Signing a contract is a significant act. It binds the signer to a commitment and to the consequences of failing to follow through on that commitment. The law supposes, as it must, that if you signed a contract a) you read it, b) you understood it, and c) you voluntarily agreed to be bound by its terms. Otherwise, what’s the point?

However, unless you are reading this first thing in the morning having just opened your eyes, it is likely you clicked on a box and legally signed a contract today that you didn’t read and don’t understand.

This creates a certain tension. On one hand, we want people to take their commitments seriously. On the other hand, we know no one actually reads the stuff they sign, and it wouldn’t do them much good if they did. Next time you check into a hotel or rent a car or visit a doctor’s office, stop and read the forms they ask you to sign. Ask questions about anything you don’t understand. Raise objections to any terms that seem unfavorable or unclear. Offer to negotiate alternative terms. Let me know how it works out.

A story comes to mind. When I was a baby lawyer buying my first house I gathered all the documents together before the closing and spent a day and a night reading them closely. There was one document I just didn’t understand. When I got to the closing I asked about it. “What is this?” I asked. “I don’t understand what this is.” “That” the mortgage lady said calmly, “is something you have to sign if you want our money.”

A similar tension exists in the financial arena. Everybody knows you are supposed to invest for the long term in a broadly diversified portfolio of stocks and bonds, blah blah, index funds, blah blah blah. But suppose we have an investor who doesn’t want to do that. Let’s call him Jones. Jones wants to speculate. He’s willing to take greater risk in exchange for the potential of greater rewards. He can do that. He can trade options. He can trade naked options. He can trade on margin. He can buy 3X inverse ETFs. And he can ignore all the advice in the financial world, ignore diversification entirely, and put all his money in one concentrated position. But first the investment firm is going to make him sign a pile of documents. He’s going to have to sign that he read the options agreement and the margin agreement, and that all the risks were disclosed, and he understood everything, and he knows what he’s doing, and he wants to do it anyway. He will have to initial every paragraph.

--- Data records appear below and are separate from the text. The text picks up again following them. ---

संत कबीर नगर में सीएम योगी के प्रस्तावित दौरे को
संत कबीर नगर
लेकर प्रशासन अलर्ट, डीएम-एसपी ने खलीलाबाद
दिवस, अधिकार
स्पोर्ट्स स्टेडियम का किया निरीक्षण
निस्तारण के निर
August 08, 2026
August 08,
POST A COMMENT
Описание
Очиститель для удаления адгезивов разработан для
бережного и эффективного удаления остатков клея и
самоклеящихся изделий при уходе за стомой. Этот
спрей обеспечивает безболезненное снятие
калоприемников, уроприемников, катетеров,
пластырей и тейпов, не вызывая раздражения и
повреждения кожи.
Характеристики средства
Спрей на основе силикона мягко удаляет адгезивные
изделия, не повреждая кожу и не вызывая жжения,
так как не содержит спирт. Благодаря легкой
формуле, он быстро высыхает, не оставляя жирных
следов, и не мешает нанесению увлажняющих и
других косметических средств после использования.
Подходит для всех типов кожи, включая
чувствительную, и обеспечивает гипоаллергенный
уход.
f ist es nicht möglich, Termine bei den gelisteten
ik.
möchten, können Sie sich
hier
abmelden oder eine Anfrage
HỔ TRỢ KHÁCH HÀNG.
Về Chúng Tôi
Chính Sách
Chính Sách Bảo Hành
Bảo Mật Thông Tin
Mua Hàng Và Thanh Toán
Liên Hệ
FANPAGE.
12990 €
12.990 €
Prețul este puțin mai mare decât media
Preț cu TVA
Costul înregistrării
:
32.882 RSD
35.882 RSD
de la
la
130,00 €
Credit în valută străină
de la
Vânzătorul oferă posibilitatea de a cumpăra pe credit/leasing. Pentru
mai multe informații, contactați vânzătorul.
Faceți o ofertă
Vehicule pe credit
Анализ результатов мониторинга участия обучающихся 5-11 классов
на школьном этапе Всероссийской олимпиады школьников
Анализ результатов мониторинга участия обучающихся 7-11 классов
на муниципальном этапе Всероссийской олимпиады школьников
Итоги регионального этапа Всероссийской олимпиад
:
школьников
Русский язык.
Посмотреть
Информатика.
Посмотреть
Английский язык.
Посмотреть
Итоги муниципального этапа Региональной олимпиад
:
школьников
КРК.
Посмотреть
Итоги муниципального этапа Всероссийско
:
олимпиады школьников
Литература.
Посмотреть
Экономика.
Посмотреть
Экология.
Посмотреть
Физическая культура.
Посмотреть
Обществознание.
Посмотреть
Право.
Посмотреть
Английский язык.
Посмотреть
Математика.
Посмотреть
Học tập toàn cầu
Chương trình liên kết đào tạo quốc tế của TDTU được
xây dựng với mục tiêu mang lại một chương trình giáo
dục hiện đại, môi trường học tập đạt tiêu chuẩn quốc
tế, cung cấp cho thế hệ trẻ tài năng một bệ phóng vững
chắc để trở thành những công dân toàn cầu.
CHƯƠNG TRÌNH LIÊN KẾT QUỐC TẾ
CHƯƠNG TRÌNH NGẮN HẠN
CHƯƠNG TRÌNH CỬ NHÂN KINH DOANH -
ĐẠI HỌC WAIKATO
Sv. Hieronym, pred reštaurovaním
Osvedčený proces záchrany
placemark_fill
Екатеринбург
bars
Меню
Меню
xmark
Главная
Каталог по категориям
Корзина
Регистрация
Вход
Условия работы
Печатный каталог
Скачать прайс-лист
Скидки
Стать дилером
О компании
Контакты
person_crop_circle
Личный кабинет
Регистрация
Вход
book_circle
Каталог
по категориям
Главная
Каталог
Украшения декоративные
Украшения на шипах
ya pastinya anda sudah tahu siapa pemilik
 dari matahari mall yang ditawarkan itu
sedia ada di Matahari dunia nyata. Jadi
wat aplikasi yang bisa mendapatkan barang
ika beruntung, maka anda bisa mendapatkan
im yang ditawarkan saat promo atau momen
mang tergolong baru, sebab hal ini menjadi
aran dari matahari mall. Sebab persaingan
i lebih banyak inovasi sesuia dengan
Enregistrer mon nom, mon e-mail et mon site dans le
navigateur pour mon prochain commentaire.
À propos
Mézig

Now, instead of Jones, (the knowledgeable, experienced, and sophisticated investor) let’s substitute Smith, the proverbial little old lady in tennis shoes. A nice young man called Smith on the phone one day and, out of the goodness of his heart, offered to help her secure her financial future. He took her through all the same documents and got her to sign every page. She understood exactly nothing. She just thinks it’s lucky that the nice young man happened to call her up.

When Smith and Jones both lose all their money and file arbitration cases against their investment firms, an arbitrator is going to have to determine whether they should recover and, if so, how much. The documentary evidence – the signed agreements – will be identical in both cases. The law says if you sign a document you are deemed to have read it and understood it, and you agreed to be bound by its terms. At the same time, we realize “if the law supposes that, the law is an ass.”

These decisions are difficult. Even if we operate with perfectly sound rules, reasonable people can disagree. There is no mechanism that will automatically generate sound decisions. The best we can do is try to build fair processes and employ qualified decision makers.

We’d like our decision makers to be smart and thoughtful, sober and wise. But the system can survive even if they are not. Ordinary people will do. What the system cannot survive is corruption. If our decision makers are corrupt, all the rules in the world will not save us. We will squander the public trust, and the system will go to hell.